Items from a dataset
Content starts

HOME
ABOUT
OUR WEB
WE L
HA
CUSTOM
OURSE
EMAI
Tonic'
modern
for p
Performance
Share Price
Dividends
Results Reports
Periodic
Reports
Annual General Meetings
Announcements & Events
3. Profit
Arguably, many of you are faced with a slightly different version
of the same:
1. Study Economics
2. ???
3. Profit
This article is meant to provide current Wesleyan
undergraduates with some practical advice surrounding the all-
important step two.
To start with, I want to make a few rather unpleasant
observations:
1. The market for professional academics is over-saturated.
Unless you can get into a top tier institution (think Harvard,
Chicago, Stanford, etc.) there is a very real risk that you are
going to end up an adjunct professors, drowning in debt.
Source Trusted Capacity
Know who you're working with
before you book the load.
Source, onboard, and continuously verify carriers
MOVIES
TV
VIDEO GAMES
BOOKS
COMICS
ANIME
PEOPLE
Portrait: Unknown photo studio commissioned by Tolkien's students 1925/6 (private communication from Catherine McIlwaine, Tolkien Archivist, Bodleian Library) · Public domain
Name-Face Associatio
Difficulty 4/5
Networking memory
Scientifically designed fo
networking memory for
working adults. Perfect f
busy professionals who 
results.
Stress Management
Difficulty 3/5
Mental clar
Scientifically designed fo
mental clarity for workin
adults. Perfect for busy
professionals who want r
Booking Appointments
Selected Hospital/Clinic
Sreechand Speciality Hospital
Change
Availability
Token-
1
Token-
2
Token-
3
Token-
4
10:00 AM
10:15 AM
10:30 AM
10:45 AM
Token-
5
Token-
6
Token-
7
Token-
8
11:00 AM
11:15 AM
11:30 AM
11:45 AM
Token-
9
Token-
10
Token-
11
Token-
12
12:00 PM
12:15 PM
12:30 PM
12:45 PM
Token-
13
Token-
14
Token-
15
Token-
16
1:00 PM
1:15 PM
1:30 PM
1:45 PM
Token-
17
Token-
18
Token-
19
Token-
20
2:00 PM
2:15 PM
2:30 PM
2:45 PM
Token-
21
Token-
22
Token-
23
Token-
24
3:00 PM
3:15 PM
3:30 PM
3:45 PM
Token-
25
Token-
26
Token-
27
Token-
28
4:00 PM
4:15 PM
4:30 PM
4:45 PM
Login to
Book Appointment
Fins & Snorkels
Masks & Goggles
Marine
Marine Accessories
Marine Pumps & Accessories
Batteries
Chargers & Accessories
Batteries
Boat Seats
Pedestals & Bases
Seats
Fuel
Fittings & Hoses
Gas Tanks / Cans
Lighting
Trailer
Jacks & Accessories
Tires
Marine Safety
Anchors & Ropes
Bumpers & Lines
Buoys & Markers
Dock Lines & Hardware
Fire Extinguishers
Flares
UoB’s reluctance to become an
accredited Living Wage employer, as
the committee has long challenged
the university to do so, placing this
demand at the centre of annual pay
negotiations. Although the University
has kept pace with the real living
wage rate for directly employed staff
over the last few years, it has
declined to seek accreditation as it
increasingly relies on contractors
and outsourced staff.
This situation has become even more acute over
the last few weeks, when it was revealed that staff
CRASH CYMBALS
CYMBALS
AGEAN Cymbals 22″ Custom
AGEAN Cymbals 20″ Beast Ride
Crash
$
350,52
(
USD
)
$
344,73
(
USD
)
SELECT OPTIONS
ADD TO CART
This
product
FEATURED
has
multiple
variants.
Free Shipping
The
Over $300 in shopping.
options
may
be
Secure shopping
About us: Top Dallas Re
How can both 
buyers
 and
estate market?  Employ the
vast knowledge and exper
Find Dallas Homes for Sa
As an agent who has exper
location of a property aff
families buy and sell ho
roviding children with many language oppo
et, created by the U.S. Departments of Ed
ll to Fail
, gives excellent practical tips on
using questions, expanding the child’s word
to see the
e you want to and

Content ends

#### [Your task]
Search the records for the word "shopping". Copy every line that has it.

#### [Answer to this task]
Over $300 in shopping.
Secure shopping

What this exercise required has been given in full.